Y ello porque quien se manufactura un mundo con exceso de confort y a mayores con imbatible garantía de permanencia, lo que se conoce como una jaula de oro, corre el riesgo al no poderse jamás librar de ese harto experimentado territorio, de saturarse y a voz en grito a los cuatro vientos decir: si la suerte me favoreciera y fuera simultáneamente dueño de este infernal y esclavista territorio y del infierno, alquilaría este territorio y viviría en el infierno.
Si lo efímero no existiera, no podríamos experimentar, nos estaría vedado romper las reglas, sería imposible volver a empezar de cero; es más dejarían de tener sentido los sueños y los anhelos. Para identificarnos tendríamos que hacer como los perros, olernos el trasero. En definitiva, al no poder optar veríamos apenados como nuestra libertad se escapa por el sumidero.
Saberte efímero permite, aunque no tengas prisa por irte, llegado esa maldita ocasión donde te aprietan por el cuello contra el muro y con saña te atornillan y te retuercen demasiado fuerte donde más duele, decidir mandarlo todo a paseo y, en lugar de huir, cargar feliz solo armado con un único cubo de agua contra el averno.
Ser efímero permite a la enemiga tentación que llegue a predecir y anticiparse a tus trucos y tu mente, pero no le da el tiempo necesario y suficiente para conocer tu lobuno instinto. Y que no sea el tamaño del perro en la lucha lo que importa, sino la capacidad de luchar del perro.

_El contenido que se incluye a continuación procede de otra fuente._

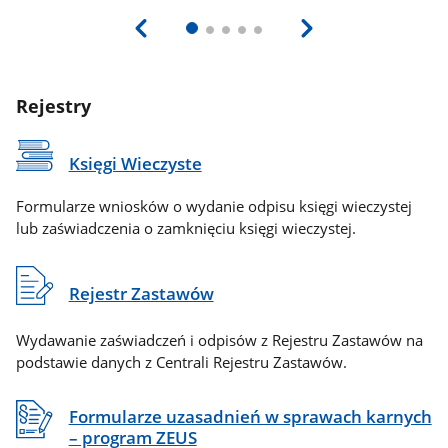
Rejestry
Księgi Wieczyste
Formularze wniosków o wydanie odpisu księgi wieczystej
lub zaświadczenia o zamknięciu księgi wieczystej.
Rejestr Zastawów
Wydawanie zaświadczeń i odpisów z Rejestru Zastawów na
podstawie danych z Centrali Rejestru Zastawów.
Formularze uzasadnień w sprawach karnych
– program ZEUS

Antes o después lo efímero nos libra de las falsas autoridades alimentadas por falsos gobiernos autocráticos que terminan por implementar en la conciencia colectiva que no existe ninguna ley ni moral que de verdad sea auténticamente legítima más allá de la que cada hombre en cada momento y lugar se quiera dar.
Y lo mejor, que todo sea efímero permite en las fiestas que todos y cada uno de los mochuelos al terminar la diversión puedan a su nido volver con su “si” y con su “no” particular sin mayor transcendencia, quedando a la espera de mejor ocasión.